▶ What is being asked:
Scan the records for the string "Kepala", then copy each line that has it.

BEGIN Records for processing

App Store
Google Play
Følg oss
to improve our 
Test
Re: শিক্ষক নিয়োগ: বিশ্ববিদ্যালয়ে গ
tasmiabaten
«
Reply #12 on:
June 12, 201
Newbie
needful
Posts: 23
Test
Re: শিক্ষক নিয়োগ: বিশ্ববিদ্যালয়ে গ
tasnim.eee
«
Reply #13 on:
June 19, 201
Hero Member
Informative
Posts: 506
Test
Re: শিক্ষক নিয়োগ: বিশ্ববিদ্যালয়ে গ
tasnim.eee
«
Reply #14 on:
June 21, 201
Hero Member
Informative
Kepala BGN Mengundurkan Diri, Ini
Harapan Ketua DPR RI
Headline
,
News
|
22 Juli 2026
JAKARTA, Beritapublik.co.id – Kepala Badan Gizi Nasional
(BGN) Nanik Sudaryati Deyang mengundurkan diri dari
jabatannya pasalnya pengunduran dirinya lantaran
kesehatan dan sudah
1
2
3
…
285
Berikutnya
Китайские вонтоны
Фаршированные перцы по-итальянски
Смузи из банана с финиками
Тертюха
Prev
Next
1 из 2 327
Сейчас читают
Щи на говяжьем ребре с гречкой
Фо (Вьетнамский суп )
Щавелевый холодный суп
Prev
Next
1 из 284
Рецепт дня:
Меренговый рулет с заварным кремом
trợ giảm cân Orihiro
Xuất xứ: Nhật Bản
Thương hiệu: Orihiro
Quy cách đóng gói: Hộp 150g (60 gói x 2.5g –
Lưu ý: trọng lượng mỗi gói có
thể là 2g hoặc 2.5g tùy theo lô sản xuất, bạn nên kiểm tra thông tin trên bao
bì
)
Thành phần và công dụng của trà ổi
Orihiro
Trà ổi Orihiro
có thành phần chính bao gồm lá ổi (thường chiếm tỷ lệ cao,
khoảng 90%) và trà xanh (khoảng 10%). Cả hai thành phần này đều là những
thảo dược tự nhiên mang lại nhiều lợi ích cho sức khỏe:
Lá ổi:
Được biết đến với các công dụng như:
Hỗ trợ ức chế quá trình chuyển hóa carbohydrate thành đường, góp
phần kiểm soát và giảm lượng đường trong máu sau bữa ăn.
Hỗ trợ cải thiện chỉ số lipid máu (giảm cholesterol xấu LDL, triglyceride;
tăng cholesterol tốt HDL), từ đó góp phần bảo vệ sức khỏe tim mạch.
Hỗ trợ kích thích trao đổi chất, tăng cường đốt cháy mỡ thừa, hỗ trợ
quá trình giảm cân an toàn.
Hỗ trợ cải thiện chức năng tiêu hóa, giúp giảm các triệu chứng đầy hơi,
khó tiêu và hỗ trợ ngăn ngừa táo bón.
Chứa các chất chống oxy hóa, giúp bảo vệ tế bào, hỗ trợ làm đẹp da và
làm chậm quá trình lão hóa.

END Records for processing

▶ Written solution:
Kepala BGN Mengundurkan Diri, Ini
JAKARTA, Beritapublik.co.id – Kepala Badan Gizi Nasional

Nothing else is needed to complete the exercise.